I'm reading my textbook, but i don't understand the difference between $^n\mathrm{C}_r$ and $^n\mathrm{P}_r$? All it says that for $^n\mathrm{P}_r$ the order matters and for $^n\mathrm{C}_r$,the order doesn't matter but i'm not sure what this means. I can do the working out etc. but I'm just worried when i come across a worded problem, i'm not sure which one to apply?

if anyone can explain, il be super grateful!

2. Well, it exactly is as your textbook says: Does order matter or not?

If you get a question about differently coloured cars arranged in different ways, order matters. Ways of seating people is another common one. Therefore, for both you use $^n\mathrm{P}_r
$

Combinations are used when order does not matter. In how many different ways can you choose a committee consisting of 3 people from 25 students? $^{25}\mathrm{C}_3$

Does this make it any clearer?

3. Originally Posted by chinkmeista
I'm reading my textbook, but i don't understand the difference between $^n\mathrm{C}_r$ and $^n\mathrm{P}_r$? All it says that for $^n\mathrm{P}_r$ the order matters and for $^n\mathrm{C}_r$,the order doesn't matter but i'm not sure what this means. I can do the working out etc. but I'm just worried when i come across a worded problem, i'm not sure which one to apply?

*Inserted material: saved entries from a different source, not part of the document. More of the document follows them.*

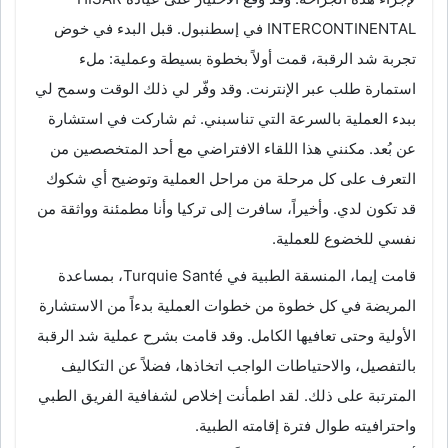
INTERCONTINENTAL في إسطنبول. قبل البدء في خوض
تجربة شد الرقبة، قمت أولاً بخطوة بسيطة وعملية: ملء
استمارة طلب عبر الإنترنت. وقد وفّر لي ذلك الوقت وسمح لي
ببدء العملية بالسرعة التي تناسبني. ثم شاركت في استشارة
عن بُعد. مكنني هذا اللقاء الافتراضي مع أحد المتخصصين من
التعرف على كل مرحلة من مراحل العملية وتوضيح أي شكوك
قد تكون لدي. وأخيراً، سافرت إلى تركيا وأنا مطمئنة وواثقة من
نفسي للخضوع للعملية.
قامت إيما، المنسقة الطبية في Turquie Santé، بمساعدة
المريضة في كل خطوة من خطوات العملية بدءاً من الاستشارة
الأولية وحتى تعافيها الكامل. وقد قامت بشرح عملية شد الرقبة
بالتفصيل، والاحتياطات الواجب اتخاذها، فضلاً عن التكاليف
المترتبة على ذلك. لقد اطمأنت إخلاص لشفافية الفريق الطبي
واحترافيته طوال فترة إقامته الطبية.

if anyone can explain, il be super grateful!
Hi chinkmeista,

Here is an example:

We need to choose 3 officers out of 8 members in an organization (perhaps to share the work load together). How many ways can we do this?

This is going to be a problem using combination since we are picking 3 while there is no difference which person get pick first, since 3 positions are the same. (Order does not matter)

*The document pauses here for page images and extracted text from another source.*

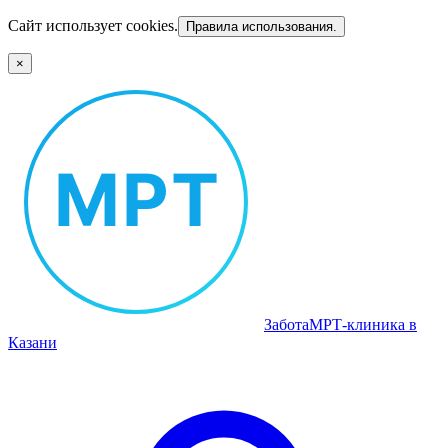
Сайт использует cookies.
Правила использования.
×
Забота
МРТ‑клиника в
Казани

Thus there is $^8\mathrm{C}_3$ ways.

On the other hand, if the problem is instead:
We need to choose 3 officers out of 8 members, a president, a secretary, and a treasurer, in an organization. How many ways can we do this?

This is going to be a problem using permutation since we are picking 3 while there is a difference which person is the president, or the secretary, and so forth. (Order does matter)

Thus there is $^8\mathrm{P}_3$ ways.

Does this make sense?

4. Yeah a little bit thanks, just have to try my best to understand the wording of the question!